Most episodes resolve within two weeks with mean recovery times 7-11 days. If no end organ ischemia occurs, most patients recover without neurological sequelae. Mortality rates can be as high as 20%, with the strongest predictors of mortality being disease severity and the occurrence of medical complications. Patients with alcohol/drug addictions were noted to have a higher mortality. Following a drug-free period of two weeks after symptom resolution, antipsychotic medications can be administered with use of a different agent, and care to slowly titrate medication with close monitoring.

Here’s a great Venn diagram distinguishing Serotonin Syndrome vs. NMS:

References:

1.       Modi S, Dharaiya D, Schultz L, Varelas P. Neuroleptic Malignant Syndrome: Complications, Outcomes, and Mortality. Neurocrit Care 2016; 24:97.
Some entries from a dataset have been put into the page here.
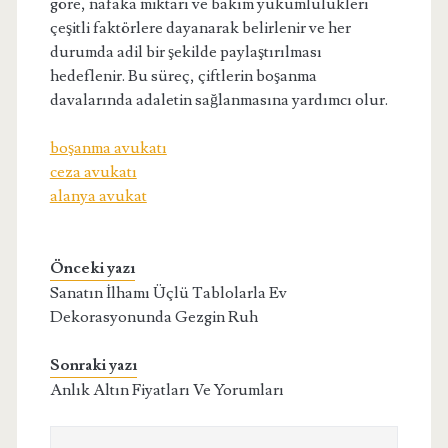
göre, nafaka miktarı ve bakım yükümlülükleri
çeşitli faktörlere dayanarak belirlenir ve her
durumda adil bir şekilde paylaştırılması
hedeflenir. Bu süreç, çiftlerin boşanma
davalarında adaletin sağlanmasına yardımcı olur.
boşanma avukatı
ceza avukatı
alanya avukat
Önceki yazı
Sanatın İlhamı Üçlü Tablolarla Ev
Dekorasyonunda Gezgin Ruh
Sonraki yazı
Anlık Altın Fiyatları Ve Yorumları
2.       Strawn, J. R., Keck, P. E., & Caroff, S. N. (2007). Neuroleptic Malignant Syndrome. American Journal of Psychiatry, 164(6), 870–876. https://doi.org/10.1176/ajp.2007.164.6.870

3.       Keck PE, Pope HG, Cohen BM, McElroy SL, Nierenberg AA. Risk Factors for Neuroleptic Malignant Syndrome: A Case-Control Study. Arch Gen Psychiatry. 1989;46(10):914–918. doi:10.1001/archpsyc.1989.01810100056011

4.       Gregorakos, L., Thomaides, T., Stratouli, S. et al. The use of clonidine in the management of autonomic overactivity in neuroleptic malignant syndrome. Clinical Autonomic Research 10, 193–196 (2000). https://doi-org.libproxy.usouthal.edu/10.1007/BF02291355

5.       Reulbach, U., Dütsch, C., Biermann, T. et al. Managing an effective treatment for neuroleptic malignant syndrome. Crit Care 11, R4 (2007). https://doi.org/10.1186/cc5148

6.       Wu, Y. F., Kan, Y. S., & Yang, C. H. (2011). Neuroleptic malignant syndrome associated with bromocriptine withdrawal in Parkinson’s disease — a case report. General Hospital Psychiatry, 33(3), 301.e7-301.e8. https://doi.org/10.1016/j.genhosppsych.2010.11.013

7.       Strawn, J. R., Keck, P. E., & Caroff, S. N. (2007). Neuroleptic Malignant Syndrome. American Journal of Psychiatry, 164(6), 870–876. https://doi.org/10.1176/ajp.2007.164.6.870

8.       Velamoor VR. Neuroleptic malignant syndrome. Recognition, prevention and management. Drug Saf. 1998 Jul;19(1):73-82. doi: 10.2165/00002018-199819010-00006. PMID: 9673859.